Problem requirements
For each line in the data that includes "your", make a copy.

(Page-level text extractions)
-*-

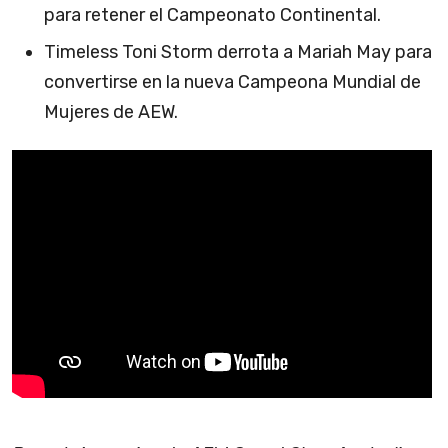
para retener el Campeonato Continental.
Timeless Toni Storm derrota a Mariah May para
convertirse en la nueva Campeona Mundial de
Mujeres de AEW.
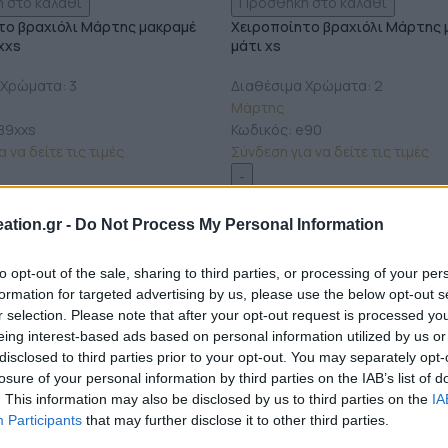
 στο καλάθι
Προσθήκη στο καλάθι
το βραχιόλι Μάρτης μακραμέ
Χειροποίητο βραχιόλι Μάρτης 
xxs
μάτι xs
 Χρώματα: 3
Διαθέσιμα Χρώματα: 2
Μάρτης
89xxs
Κωδικός:
e90
 να δείτε τις τιμές
Σύνδεση για να δείτε τις τιμές
ation.gr -
Do Not Process My Personal Information
to opt-out of the sale, sharing to third parties, or processing of your per
formation for targeted advertising by us, please use the below opt-out s
r selection. Please note that after your opt-out request is processed y
eing interest-based ads based on personal information utilized by us or
disclosed to third parties prior to your opt-out. You may separately opt-
losure of your personal information by third parties on the IAB’s list of
ΧΡΏΜΑ
. This information may also be disclosed by us to third parties on the
IA
Εκκαθάριση
Εκκαθάριση
Participants
that may further disclose it to other third parties.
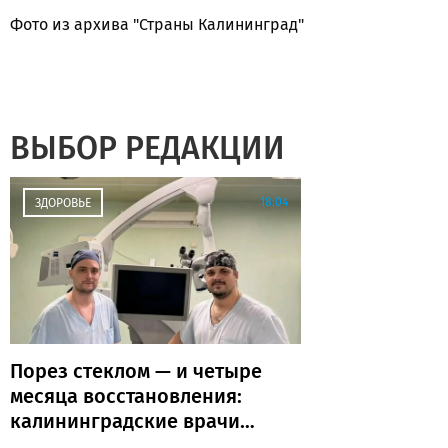
Фото из архива "Страны Калининград"
ВЫБОР РЕДАКЦИИ
18:04
ЗДОРОВЬЕ
Порез стеклом — и четыре
месяца восстановления:
калининградские врачи
рассказали о тяжёлых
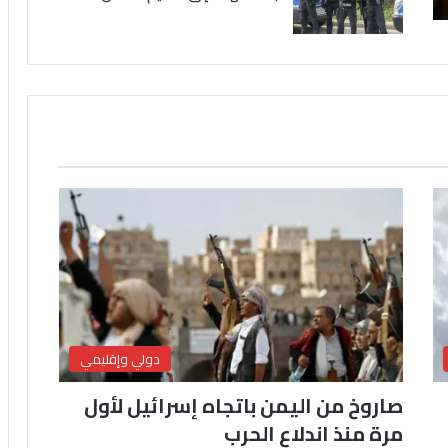
دولي وإقليمي
صاروخ من اليمن باتجاه إسرائيل لأول
مرة منذ اندلاع الحرب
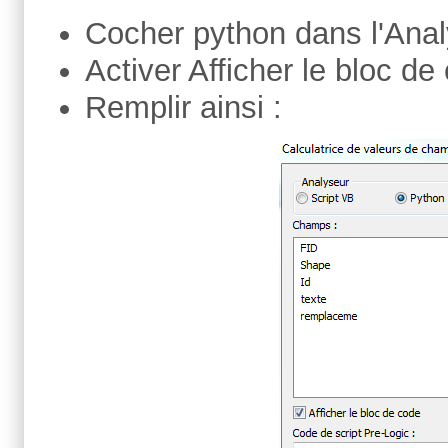
Cocher python dans l'Ana
Activer Afficher le bloc de
Remplir ainsi :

-*-

Exercise answer
to opt-out of the sale, sharing to third parties, or processing of your per
r selection. Please note that after your opt-out request is processed y
disclosed to third parties prior to your opt-out. You may separately opt-
losure of your personal information by third parties on the IAB’s list of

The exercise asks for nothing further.